We are of course committed to helping those countries dependant on
the Sugar Protocol through this process of adaptation, which will
inevitably follow a radical reform of the regime.
Of course no one country themselves can deliver a successful outcome
of the world trade talks. We in Britain are only one out of 146 members,
and much of our mandate flows through the European Commission. But one
government can set the pace for a truly development round. That is what
we will do. And I understand, particularly given the history of such
negotiations in the past, the cynicism of anti-globalisation protestors
who fear that poorer countries will be forced to act against their own
interests. The experience of the way that international financial
institutions have acted in the past in Asia and Russia has not exactly
been encouraging.
Just as we all have a right to good health, but don't all need the
same medicines, there is no one-size-fits-all solution in trade.
Different countries have different needs.
We don't want an unplanned dismantling of trade barriers, although
there is no doubt that protectionist barriers must come down. The
experience of short, sharp shock liberalisation has shown the damage of
that approach.
We recognise that trade, though important, is only one part of the
jigsaw. We need to develop an international understanding that each
country has the right to ensure it has the infrastructure, the
regulations and the investment in education and capital to grasp the
opportunities offered by increasing trade. And the sovereignty to make
their own choices about how to do that. That is why we must make
progress on negotiations for increased flexibility for the poorest
nations, so called special and differential treatment.
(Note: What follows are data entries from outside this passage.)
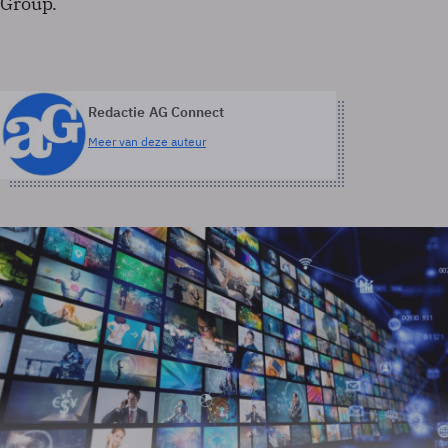
Group.
Redactie AG Connect
Meer van deze auteur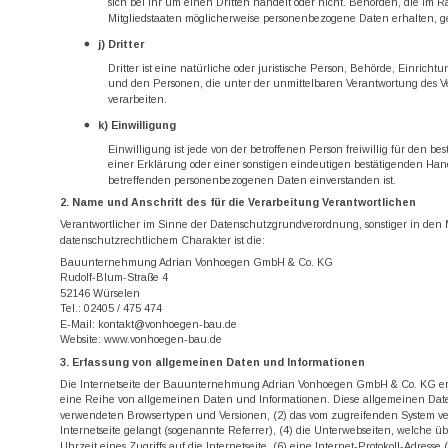
sich bei ihr um einen Dritten handelt oder nicht. Behörden, die i
Mitgliedstaaten möglicherweise personenbezogene Daten erhalten, ge
j) Dritter
Dritter ist eine natürliche oder juristische Person, Behörde, Einrich
und den Personen, die unter der unmittelbaren Verantwortung des Ve
verarbeiten.
k) Einwilligung
Einwilligung ist jede von der betroffenen Person freiwillig für den
einer Erklärung oder einer sonstigen eindeutigen bestätigenden Handlu
betreffenden personenbezogenen Daten einverstanden ist.
2. Name und Anschrift des für die Verarbeitung Verantwortlichen
Verantwortlicher im Sinne der Datenschutzgrundverordnung, sonstiger in den
datenschutzrechtlichem Charakter ist die:
Bauunternehmung Adrian Vonhoegen GmbH & Co. KG
Rudolf-Blum-Straße 4
52146 Würselen
Tel.: 02405 / 475 474
E-Mail: kontakt@vonhoegen-bau.de
Website: www.vonhoegen-bau.de
3. Erfassung von allgemeinen Daten und Informationen
Die Internetseite der Bauunternehmung Adrian Vonhoegen GmbH & Co. KG erfasst
eine Reihe von allgemeinen Daten und Informationen. Diese allgemeinen Daten
verwendeten Browsertypen und Versionen, (2) das vom zugreifenden System verw
Internetseite gelangt (sogenannte Referrer), (4) die Unterwebseiten, welche ü
Uhrzeit eines Zugriffs auf die Internetseite, (6) eine Internet-Protokoll-Adress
Before I end, I would just like to briefly deal with the issue of
investment, which will be the subject of a welcome campaign by the Trade
Justice Movement later this week.
Our priorities for Cancun are reform of agricultural trade and access
to affordable medicines. Both of vital importance to developing
countries. However, my discussions with developing countries leave me in
no doubt that more investment is critically important for these
countries, and crucial if we are to meet the Millennium Development
Goals and enhance poverty reduction. Foreign companies not only provide
additional capital, but also help to transfer new technologies, increase
local skills and generate employment. The evidence shows that they are
attracted to countries with a record of good governance and that
businesses are more likely to make investments if a country has clear
and transparent regulations.
A new multilateral framework of basic rules, such as that proposed
for the WTO, could provide such clarity and security for investors. But
of itself it is no guarantee that foreign direct investment flows will
increase to developing countries. For example, a country that is
politically or economically unstable will not attract foreign
investment, regardless of whether or not a multilateral framework is in
place.
At present no decisions have been made on structure or content of an
agreement. But we, as an internationalist Labour government, will not
sign up to something we did not believe to be in the interests of
developing countries overall. And in making that assessment we will
include the costs to developing countries of negotiation and
implementation of any new agreements.
Today I have set out the centre-left case for globalisation. A case
the Fabians have been making for many decades. We are an
internationalist movement and our commitment to the developing world is
clear. But we must use this opportunity to reclaim this ground for the
centre-left.
Trade negotiations are reaching a critical stage. The mid round
meeting in Cancun, in September, the deadline for completing the Doha
Development Agenda next year. Both are opportunities we cannot afford to
miss.
The current dialogue offers us great potential. But we must keep the
pressure on the negotiations to ensure they deliver on this potential.
Because the prize for success is a better system based on trade justice.
Something I'm sure would have made Fabians through the ages proud.